Worse, after arriving Boston, White lost touch with Josephine.

"For two years, I had no contact with her, I couldn't find her. I thought she was dead," he said. "There were no family members around to give me information. Friends from the camp told me she was dead."

White worked as a security guard, enrolled his children in school, and continued looking for his wife from afar. "I didn't believe she was gone," he said. "I kept asking people."

Finally, the pastor at the Assembly of God church, where the Whites had worshipped in Buduburam, located Josephine and gave White a phone number where he could reach her. She had been terribly ill, and had left the camp for a hospital in the interior of Ghana.

Even as Josephine's health improved in Ghana, White was faced with another obstacle on this side of the Atlantic: his mother’s Dorchester home was too cramped with so many of her children and grandchildren living there.

Though Eric, now 18, had moved to New Jersey, Jethro, 13, to Minnesota, and Onesimua, 16, to Roxbury, each to live with an aunt, White could not afford to rent a place big enough for him and his remaining three children.

Last March, White and his children Papi, David and Marzina moved into a homeless shelter.

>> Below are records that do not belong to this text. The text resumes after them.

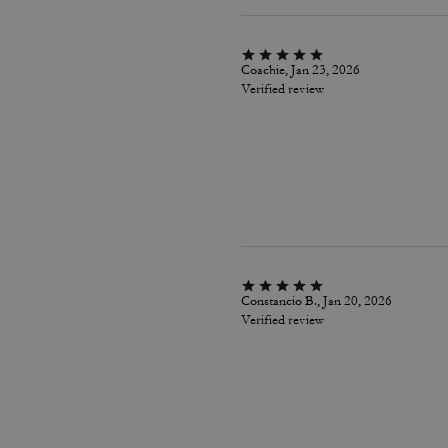
Coachie, Jan 23, 2026
Verified review
Constancio B., Jan 20, 2026
Verified review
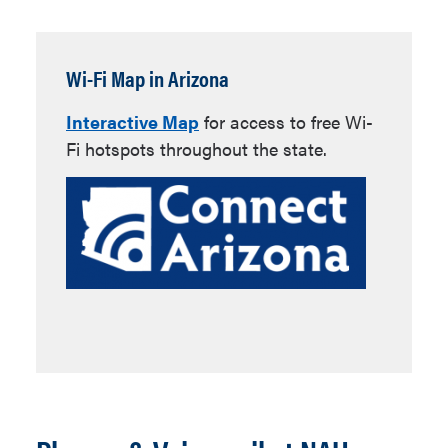
Wi-Fi Map in Arizona
Interactive Map
for access to free Wi-
Fi hotspots throughout the state.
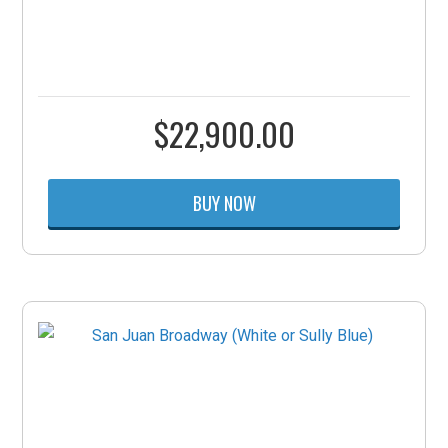
$
22,900.00
BUY NOW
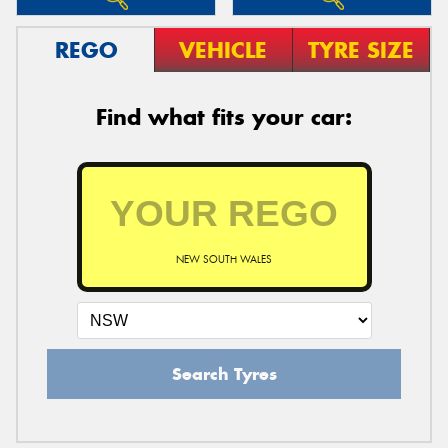
REGO
VEHICLE
TYRE SIZE
Find what fits your car:
NEW SOUTH WALES
Search Tyres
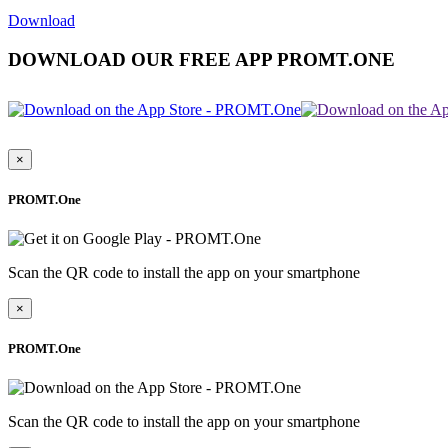
Download
DOWNLOAD OUR FREE APP PROMT.ONE
×
PROMT.One
Scan the QR code to install the app on your smartphone
×
PROMT.One
Scan the QR code to install the app on your smartphone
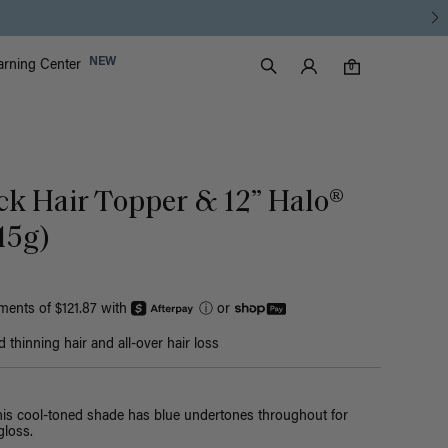
Luxy Accounts
NEW
arning Center
0 items in cart
Search
0
ack Hair Topper & 12” Halo®
15g)
yments of $121.87 with
ⓘ
or
thinning hair and all-over hair loss
this cool-toned shade has blue undertones throughout for
loss.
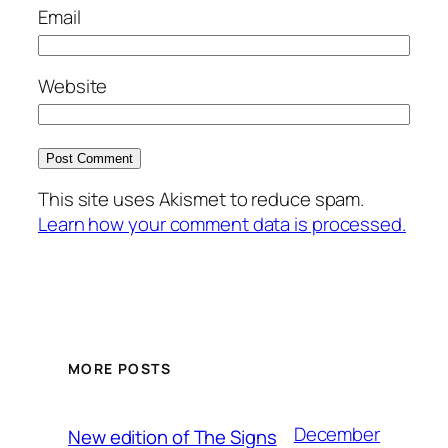
Email
Website
This site uses Akismet to reduce spam.
Learn how your comment data is processed.
MORE POSTS
December
New edition of The Signs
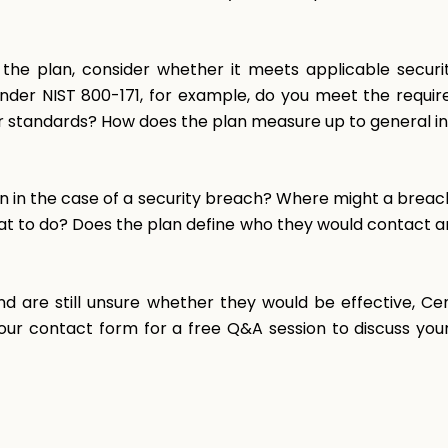
e plan, consider whether it meets applicable securit
) under NIST 800-171, for example, do you meet the requ
r standards? How does the plan measure up to general i
n in the case of a security breach? Where might a breac
t to do? Does the plan define who they would contact an
nd are still unsure whether they would be effective, C
t our contact form for a free Q&A session to discuss your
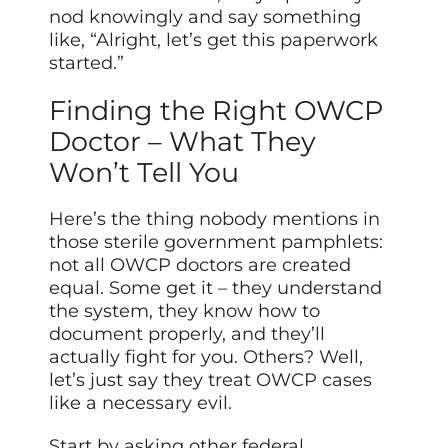
nod knowingly and say something
like, “Alright, let’s get this paperwork
started.”
Finding the Right OWCP
Doctor – What They
Won’t Tell You
Here’s the thing nobody mentions in
those sterile government pamphlets:
not all OWCP doctors are created
equal. Some get it – they understand
the system, they know how to
document properly, and they’ll
actually fight for you. Others? Well,
let’s just say they treat OWCP cases
like a necessary evil.
Start by asking other federal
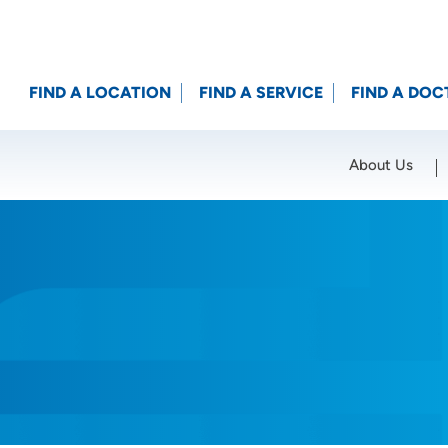
FIND A LOCATION
FIND A SERVICE
FIND A DOC
About Us
Location (City or Zip)
SET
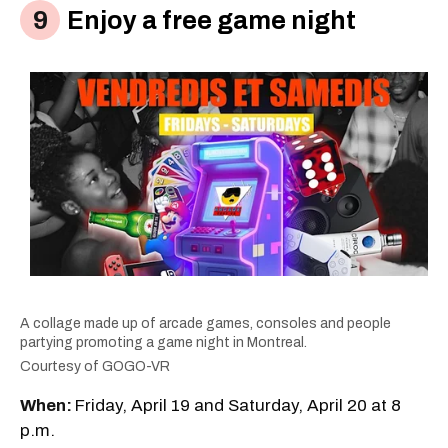
Enjoy a free game night
A collage made up of arcade games, consoles and people
partying promoting a game night in Montreal.
Courtesy of GOGO-VR
When:
Friday, April 19 and Saturday, April 20 at 8
p.m.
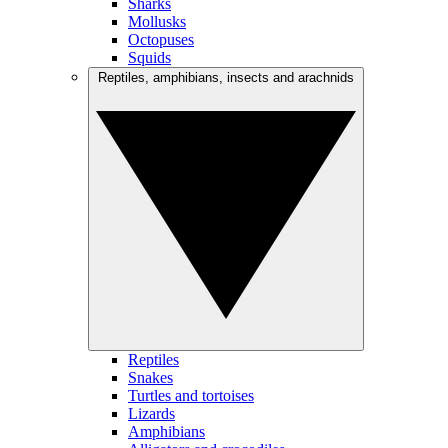
Sharks
Mollusks
Octopuses
Squids
Reptiles, amphibians, insects and arachnids
Reptiles
Snakes
Turtles and tortoises
Lizards
Amphibians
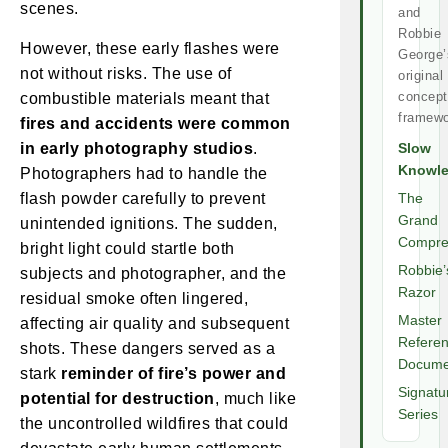
scenes.
and
Robbie
However, these early flashes were
George’
not without risks. The use of
original
concept
combustible materials meant that
framewo
fires and accidents were common
in early photography studios
.
Slow
Knowl
Photographers had to handle the
flash powder carefully to prevent
The
Grand
unintended ignitions. The sudden,
Compre
bright light could startle both
Robbie’
subjects and photographer, and the
Razor
residual smoke often lingered,
Master
affecting air quality and subsequent
Refere
shots. These dangers served as a
Docume
stark
reminder of fire’s power and
Signatu
potential for destruction
, much like
Series
the uncontrolled wildfires that could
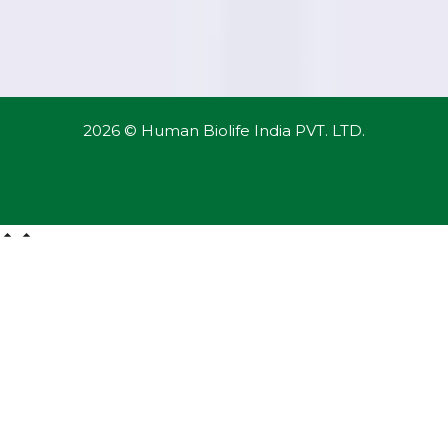
2026 © Human Biolife India PVT. LTD.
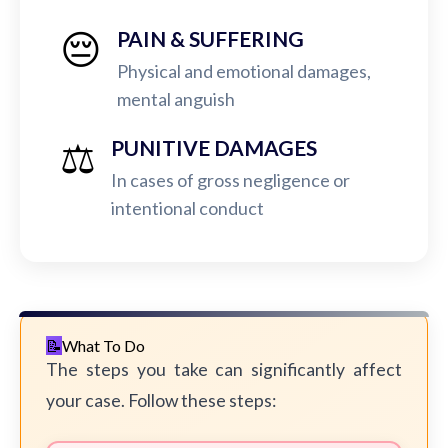
😔
PAIN & SUFFERING
Physical and emotional damages,
mental anguish
⚖️
PUNITIVE DAMAGES
In cases of gross negligence or
intentional conduct
What To Do
The steps you take can significantly affect
your case. Follow these steps:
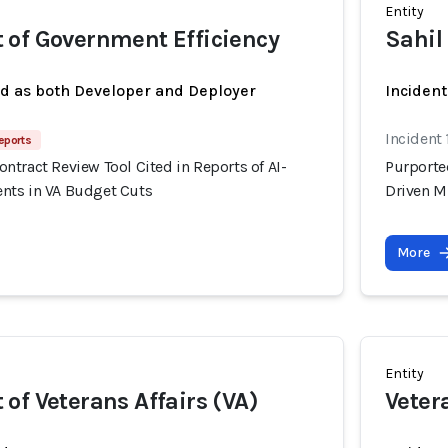
Entity
 of Government Efficiency
Sahil
ed as both Developer and Deployer
Incident
Incident 
eports
tract Review Tool Cited in Reports of AI-
Purporte
nts in VA Budget Cuts
Driven M
More
Entity
of Veterans Affairs (VA)
Veter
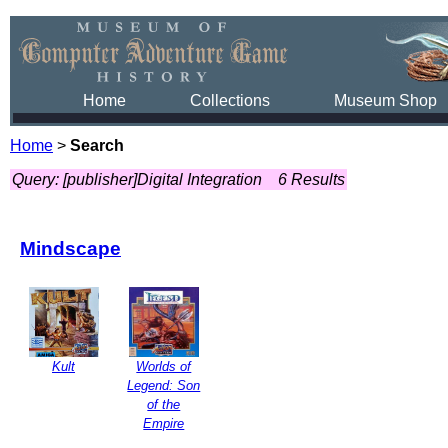
Home
Collections
Museum Shop
Home
>
Search
Query: [publisher]Digital Integration
6 Results
Mindscape
Kult
Worlds of
Legend: Son
of the
Empire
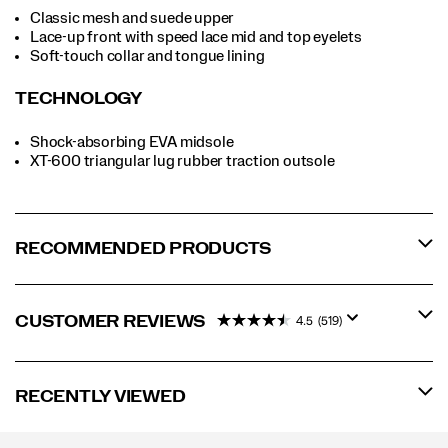
Classic mesh and suede upper
Lace-up front with speed lace mid and top eyelets
Soft-touch collar and tongue lining
TECHNOLOGY
Shock-absorbing EVA midsole
XT-600 triangular lug rubber traction outsole
RECOMMENDED PRODUCTS
CUSTOMER REVIEWS
4.5
(519)
RECENTLY VIEWED
Footer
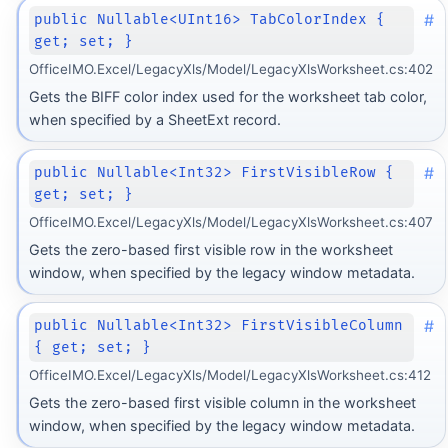
#
public Nullable<UInt16> TabColorIndex {
get; set; }
OfficeIMO.Excel/LegacyXls/Model/LegacyXlsWorksheet.cs:402
Gets the BIFF color index used for the worksheet tab color,
when specified by a SheetExt record.
#
public Nullable<Int32> FirstVisibleRow {
get; set; }
OfficeIMO.Excel/LegacyXls/Model/LegacyXlsWorksheet.cs:407
Gets the zero-based first visible row in the worksheet
window, when specified by the legacy window metadata.
#
public Nullable<Int32> FirstVisibleColumn
{ get; set; }
OfficeIMO.Excel/LegacyXls/Model/LegacyXlsWorksheet.cs:412
Gets the zero-based first visible column in the worksheet
window, when specified by the legacy window metadata.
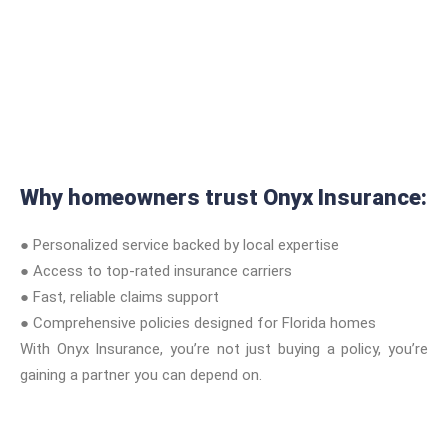
Why homeowners trust Onyx Insurance:
● Personalized service backed by local expertise
● Access to top-rated insurance carriers
● Fast, reliable claims support
● Comprehensive policies designed for Florida homes
With Onyx Insurance, you’re not just buying a policy, you’re
gaining a partner you can depend on.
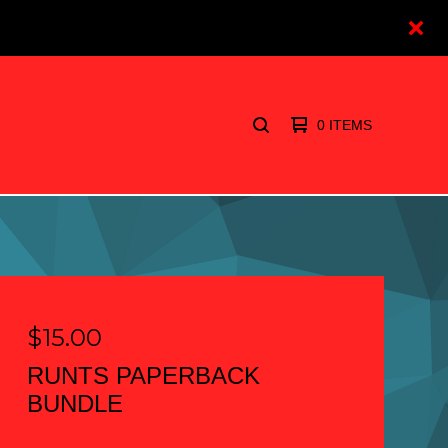
0 ITEMS
SEARCH
PRODUCTS
$
15.00
RUNTS PAPERBACK
BUNDLE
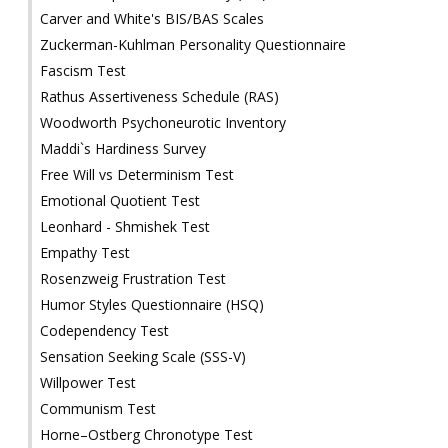
Carver and White's BIS/BAS Scales
Zuckerman-Kuhlman Personality Questionnaire
Fascism Test
Rathus Assertiveness Schedule (RAS)
Woodworth Psychoneurotic Inventory
Maddi`s Hardiness Survey
Free Will vs Determinism Test
Emotional Quotient Test
Leonhard - Shmishek Test
Empathy Test
Rosenzweig Frustration Test
Humor Styles Questionnaire (HSQ)
Codependency Test
Sensation Seeking Scale (SSS-V)
Willpower Test
Communism Test
Horne–Ostberg Chronotype Test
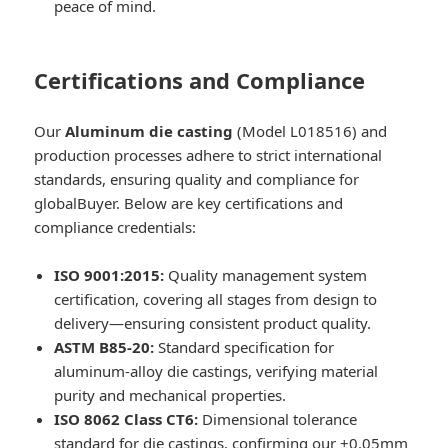
peace of mind.
Certifications and Compliance
Our
Aluminum die casting
(Model L018516) and
production processes adhere to strict international
standards, ensuring quality and compliance for
globalBuyer. Below are key certifications and
compliance credentials:
ISO 9001:2015:
Quality management system
certification, covering all stages from design to
delivery—ensuring consistent product quality.
ASTM B85-20:
Standard specification for
aluminum-alloy die castings, verifying material
purity and mechanical properties.
ISO 8062 Class CT6:
Dimensional tolerance
standard for die castings, confirming our ±0.05mm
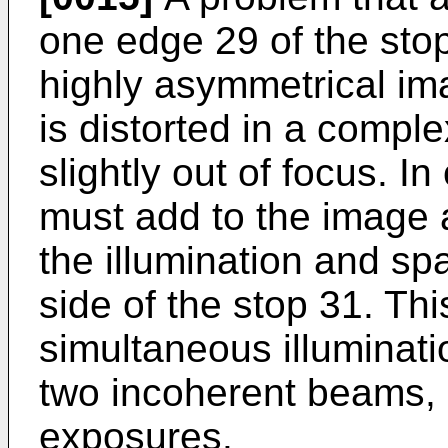
one edge 29 of the stop
highly asymmetrical ima
is distorted in a compl
slightly out of focus. I
must add to the image 
the illumination and spat
side of the stop 31. Th
simultaneous illuminati
two incoherent beams, 
exposures.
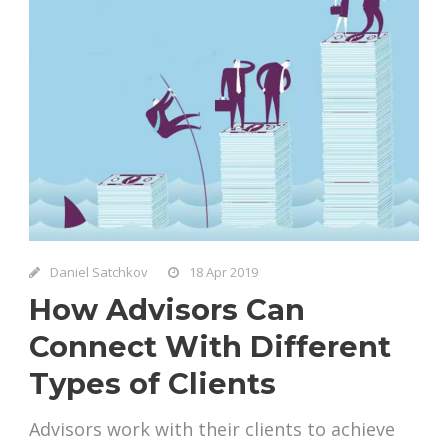
Daniel Satchkov
18 Apr 2019
How Advisors Can
Connect With Different
Types of Clients
Advisors work with their clients to achieve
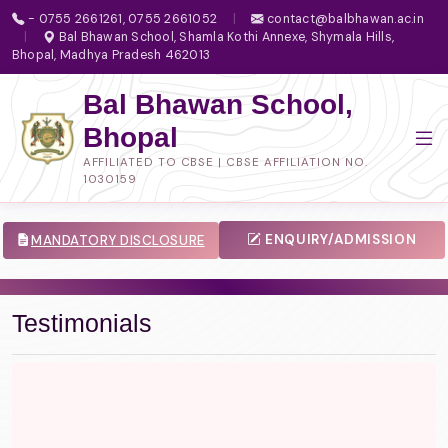
- 0755 2661261, 0755 2661052
|
contact@balbhawan.ac.in
|
Bal Bhawan School, Shamla Kothi Annexe, Shymala Hills,
Bhopal, Madhya Pradesh 462013
Bal Bhawan School,
Bhopal
AFFILIATED TO CBSE | CBSE AFFILIATION NO.
1030159
ENQUIRY/ADMISSION
MANDATORY DISCLOSURE
Testimonials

The family of four was allotted two rooms. The kids stayed in school, White continued working, and they all tirelessly searched for a new place to live. White said his social services caseworker in Boston helped him apply for subsidized housing all over the state.

When the Pittsfield Housing Authority responded last summer that there was an available, and suitable, home here, White first came west to look at the apartment and find a job and then moved his family in as soon as he could.

He had no qualms about leaving Boston, but the change of pace took a little adjustment. "It was so quiet," White said. "Now, I'm getting used to the place."

White works as an assembler at Protech, in Pittsfield, making military armor. He usually goes in at 3 p.m. in the afternoon and gets home by 10 or 11 at night. A neighbor helps out with the children at night, but White's schedule enables him to see the kids off to school in the morning and greet them when they get home.

Five-year-old Marzina is in kindergarten and seven-year-old David is in second grade at Conte Elementary School. Papi, 15, is an eighth grader at Reid Middle School. His cousin, Randolph, is 13 and in seventh grade at Reid.

Randolph's mother is still in Liberia. He came to America with his father, White’s brother, who now lives in Rhode Island. "He was facing the same problem finding an apartment," White said, "so I said I would take Randolph so he could have his own bedroom."

"It's actually quite difficult for only one parent taking care of all those kids," White said. "There were so many people around before. I’m trying to establish friendships."

The connections of friends and relatives are important to the survival of this family, splintered by war and circumstance.

Josephine remains in limbo, waiting at the refugee camp in Ghana. She survives on money White sends her, which she retrieves by taking a 30-minute bus ride to the Western Union office in capital city of Accra.

White filed for his Green Card in 2002, but isn't sure how soon his application will be approved. He is waiting to receive permanent legal residency before applying to bring his wife here.

Still, White remains hopeful that Josephine some day will join him in his new hometown.

"We were very happy to come," he said of moving his children to Pittsfield. "I was lucky to get a place here."

What of his native Liberia? Will he ever return to the home he fled in the country founded by former slaves who had fled America?

"I'm not sure," he said, and paused. "If I go, it would maybe be just for a visit."